FARUK HAKSAL
ZINDIKLIK ETMEYİN, İMAN EDİN!
Amerika'yı Kristof Kolomp değil, Müslümanlar keşfetmiş...
Böyle buyurmuş halk-başkanımız.
Halkın büyük bir çoğunluğu ile başkanlığa layık görülen ustalık dönemindeki büyüğümüzün bir bildiği vardır elbet.
Ama bizim bildiğimiz kadarı ile, Kristof Kolomp Amerika kıtasına ayağını bastığında o topraklarda Amerikalı yerliler yaşıyordu.
Yani sözün özü, ortada zaten bir keşif yok.
Ya ne var?
Malumun ilanı var...
Yani zaten insanlar tarafından bilinen bir kıta, Kristof Kolomp tarafından taaa 1400'lü yıllarda "keşfedildi."

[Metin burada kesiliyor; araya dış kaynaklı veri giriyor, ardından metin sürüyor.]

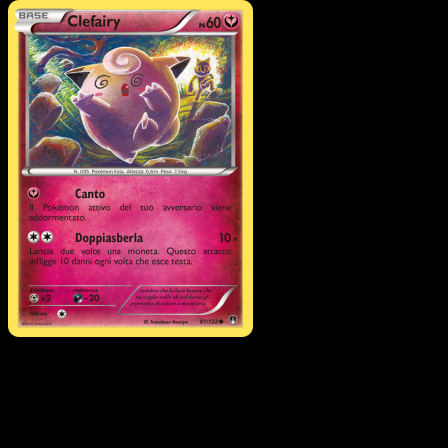
Pokémon
Livello 1
Ferrothorn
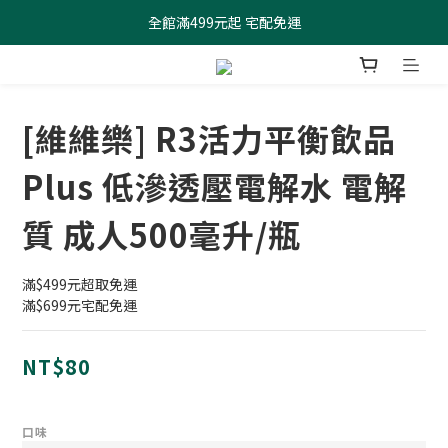
全館滿499元起 宅配免運
全館滿499元起 宅配免運
加入會員 $100元購物金現領現折
全館滿499元起 宅配免運
[維維樂] R3活力平衡飲品
Plus 低滲透壓電解水 電解
質 成人500毫升/瓶
滿$499元超取免運
滿$699元宅配免運
NT$80
口味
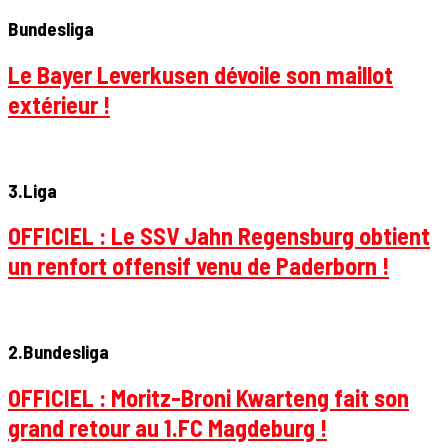
Bundesliga
Le Bayer Leverkusen dévoile son maillot
extérieur !
3.Liga
OFFICIEL : Le SSV Jahn Regensburg obtient
un renfort offensif venu de Paderborn !
2.Bundesliga
OFFICIEL : Moritz-Broni Kwarteng fait son
grand retour au 1.FC Magdeburg !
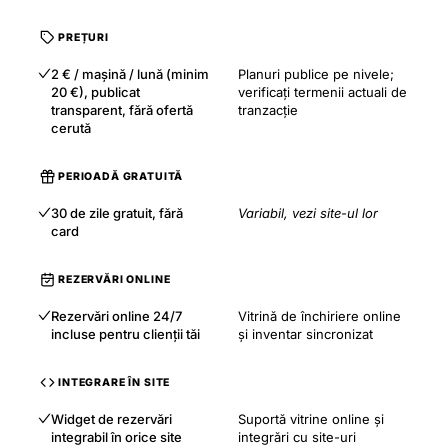
PREȚURI
2 € / mașină / lună (minim
Planuri publice pe nivele;
20 €), publicat
verificați termenii actuali de
transparent, fără ofertă
tranzacție
cerută
PERIOADĂ GRATUITĂ
30 de zile gratuit, fără
Variabil, vezi site-ul lor
card
REZERVĂRI ONLINE
Rezervări online 24/7
Vitrină de închiriere online
incluse pentru clienții tăi
și inventar sincronizat
INTEGRARE ÎN SITE
Widget de rezervări
Suportă vitrine online și
integrabil în orice site
integrări cu site-uri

Batılı tarih kitapları böyle buyuruyor.
Bizim Halk-Başkanımız ise, başka türlü ferman yürütüyor.
Ama bu iki "bilimsel" görüşün bir orta yolu bulunabilir.
Tarihi gerçekler, kültürler arası diyalog gereği aynı noktada buluşabilir.
Nasıl mı?
Şöyle: Çünkü, Amerika gerçekte keşfedilmiş değil!..
Sadece, öteki yarısı tarafından fark edilmiş...
Batılı insan, Halk-Başkanımız da dahil, daha sonra Batılılar tarafından Amerika olarak isimlendirilen kara parçasını, içinde yaşayan yerli insanları ile birlikte fark etmişlerdir.
Hakiki ve sahici gerçek budur...
Peki, bu hakiki ve sahici gerçek düzleminde Halk-Başkanımızı haklı çıkartacak bir ihtimal ya da seçenek mevcut olabilir mi?
Olabilir.
Mesela... Yani örneğin, belki de, Amerika kıtasında ezelden beri yaşayan yerliler zaten Müslüman'dılar...
Yani, Batılılar; yani Kristof Kolomp, Hindistan'a gideyim derken yanlışlıkla Amerika kıtasına ayak bastığında belki de "Allahu Ekber" nidaları ile karşılandı...
Batılı tarihçi bu "gerçeği" niye yazsın?..
Yani belki de, bugünün zenci Amerikalı Müslümanlarının kökü işte böylece yıllar öncesinden geliyor.
Şimdi bizim medyamıza gözlerimizi çeviriyoruz. Adamların tarihi gerçeklerle hiç bir ilişkileri yok.
Varsa yoksa, işleri Sayın Halk-Başkanımızı karalamak.
Bir durun hele, heyecan yapmayın, ele güne karşı komik olmayın, ülkemizin kültürel zenginliklerini, Halk-Başkanımızın değerli tespit ve bilimsel ön-görülerini hafife almayın, harcamayın.
Önce anlayın. Kavrayın, seçenekleri sorgulayın.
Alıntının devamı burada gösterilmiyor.